Or: how to calm a baby on a plane

To reduce the pressure difference that the aircraft skin has to withstand at high altitudes, the pressure inside passenger aeroplanes is allowed to drop to about 60% of its average sea-level value. The only part of a human being that might be adversely affected by the relatively rapid changes in pressure that this entails is the eardrum, which can be painfully stretched or can rupture if there is subjected to too great a pressure difference between its inside and outside.

Adults are not too badly affected by this: the space inside the ear drums is connected to the throat by the eustachian tubes, and adults who do not have otorhinolaryngic conditions do not have any significant problems opening them to allow the pressure to equalise, either by yawning or by swallowing.

Babies have more of a problem. They do not know the reason for the pain in their ears and they do not know how to yawn or swallow deliberately. Nor can they understand any reason why they should try. So babies on a plane tend to cry after take-off.

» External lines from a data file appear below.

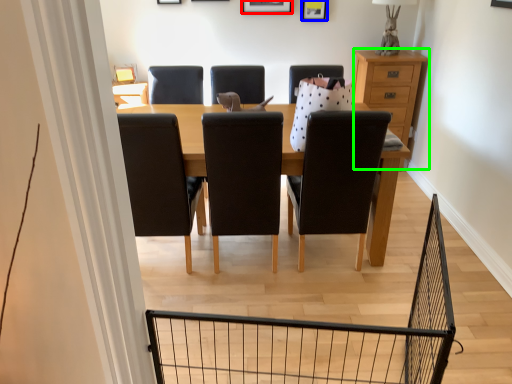 Question: Estimate the real-world distances between objects in this image. Which object is farther from picture frame (highlighted by a red box), picture frame (highlighted by a blue box) or chest of drawers (highlighted by a green box)?

Choices:
 (A) picture frame
 (B) chest of drawers

Answer: (B) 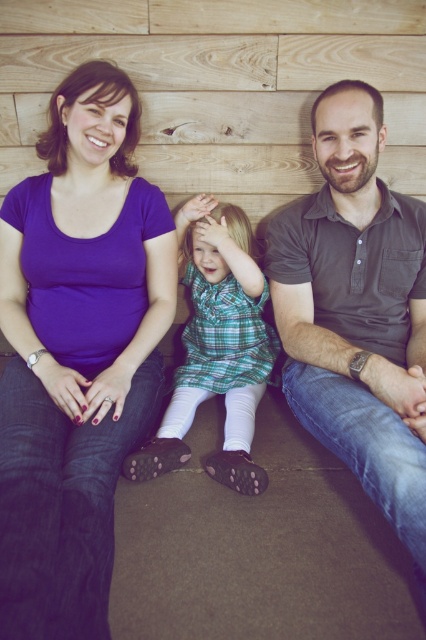 Question: Is purple matte t-shirt at left further to the viewer compared to dark gray polo shirt at right?

Choices:
 (A) yes
 (B) no

Answer: (B)

Question: Can you confirm if dark gray polo shirt at right is positioned below green plaid dress at center?

Choices:
 (A) yes
 (B) no

Answer: (B)

Question: Is purple matte t-shirt at left below dark gray polo shirt at right?

Choices:
 (A) yes
 (B) no

Answer: (A)

Question: Among these objects, which one is farthest from the camera?

Choices:
 (A) green plaid dress at center
 (B) dark gray polo shirt at right
 (C) purple matte t-shirt at left

Answer: (A)

Question: Estimate the real-world distances between objects in this image. Which object is farther from the dark gray polo shirt at right?

Choices:
 (A) purple matte t-shirt at left
 (B) green plaid dress at center

Answer: (A)

Question: Considering the real-world distances, which object is closest to the green plaid dress at center?

Choices:
 (A) dark gray polo shirt at right
 (B) purple matte t-shirt at left

Answer: (B) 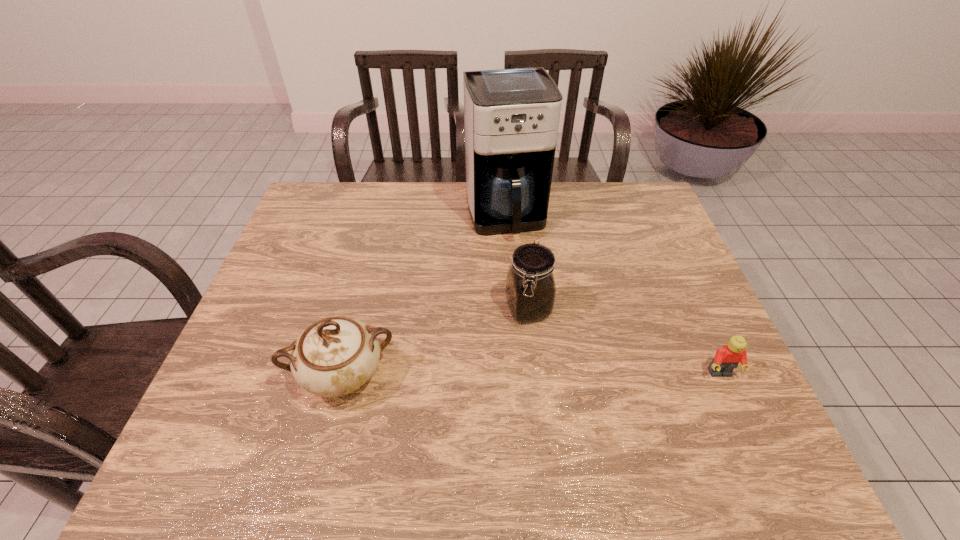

Luckily, yelling really loud is another way of encouraging the opening of the eustachian tubes.

For those who find loud noises at 2000 Hz (the frequency, by the way, to which human ears are most sensitive) distressing, or who would like to spare the baby for which they are responsible unecessary pain, there is an alternative: during take-off, ascent and descent, give the baby a drink. Baby drinks, baby swallows, problem solved.

Giving babies something to drink usually involves them sucking on something: either a real live human nipple, or a rubber or silicone replacement teat on the end of a bottle. The sucking action also helps with the equalisation of pressure, and the harder the baby has to suck, the better.

Drinking from a breast requires harder sucking than drinking from a bottle. So here we have yet another reason why breast is best.